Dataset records
------------------------------------------------------------------------
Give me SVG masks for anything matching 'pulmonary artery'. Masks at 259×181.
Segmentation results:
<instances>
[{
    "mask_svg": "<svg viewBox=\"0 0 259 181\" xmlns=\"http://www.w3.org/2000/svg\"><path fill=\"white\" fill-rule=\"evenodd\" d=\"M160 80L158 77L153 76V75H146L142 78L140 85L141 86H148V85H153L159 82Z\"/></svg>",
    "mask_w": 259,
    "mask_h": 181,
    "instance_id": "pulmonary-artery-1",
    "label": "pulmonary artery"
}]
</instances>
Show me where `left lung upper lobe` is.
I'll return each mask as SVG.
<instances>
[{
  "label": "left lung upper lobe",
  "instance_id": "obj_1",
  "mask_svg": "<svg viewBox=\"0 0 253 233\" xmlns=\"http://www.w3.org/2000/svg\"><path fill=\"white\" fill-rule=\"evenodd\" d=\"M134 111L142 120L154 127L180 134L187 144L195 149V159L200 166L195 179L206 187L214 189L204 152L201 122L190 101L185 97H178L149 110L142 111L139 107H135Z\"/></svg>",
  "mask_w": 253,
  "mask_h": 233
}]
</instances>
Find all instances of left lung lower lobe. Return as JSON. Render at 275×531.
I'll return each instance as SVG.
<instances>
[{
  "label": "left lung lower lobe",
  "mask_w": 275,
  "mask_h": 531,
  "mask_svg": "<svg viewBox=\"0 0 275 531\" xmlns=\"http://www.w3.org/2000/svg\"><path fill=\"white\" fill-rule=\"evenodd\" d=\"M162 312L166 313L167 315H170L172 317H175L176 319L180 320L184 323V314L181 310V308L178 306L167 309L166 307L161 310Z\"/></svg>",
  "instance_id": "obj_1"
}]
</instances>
------------------------------------------------------------------------
Your objective >> Every entry shown above should be transcribed without alteration.

Result of the task >>
Give me SVG masks for anything matching 'pulmonary artery'. Masks at 259×181.
Segmentation results:
<instances>
[{
    "mask_svg": "<svg viewBox=\"0 0 259 181\" xmlns=\"http://www.w3.org/2000/svg\"><path fill=\"white\" fill-rule=\"evenodd\" d=\"M160 80L158 77L153 76V75H146L142 78L140 85L141 86H148V85H153L159 82Z\"/></svg>",
    "mask_w": 259,
    "mask_h": 181,
    "instance_id": "pulmonary-artery-1",
    "label": "pulmonary artery"
}]
</instances>
Show me where `left lung upper lobe` is.
I'll return each mask as SVG.
<instances>
[{
  "label": "left lung upper lobe",
  "instance_id": "obj_1",
  "mask_svg": "<svg viewBox=\"0 0 253 233\" xmlns=\"http://www.w3.org/2000/svg\"><path fill=\"white\" fill-rule=\"evenodd\" d=\"M134 111L142 120L154 127L180 134L187 144L195 149V159L200 166L195 179L206 187L214 189L204 152L201 122L190 101L185 97H178L149 110L142 111L139 107H135Z\"/></svg>",
  "mask_w": 253,
  "mask_h": 233
}]
</instances>
Find all instances of left lung lower lobe. Return as JSON. Render at 275×531.
I'll return each instance as SVG.
<instances>
[{
  "label": "left lung lower lobe",
  "mask_w": 275,
  "mask_h": 531,
  "mask_svg": "<svg viewBox=\"0 0 275 531\" xmlns=\"http://www.w3.org/2000/svg\"><path fill=\"white\" fill-rule=\"evenodd\" d=\"M162 312L166 313L167 315H170L172 317H175L176 319L180 320L184 323V314L181 310V308L178 306L167 309L166 307L161 310Z\"/></svg>",
  "instance_id": "obj_1"
}]
</instances>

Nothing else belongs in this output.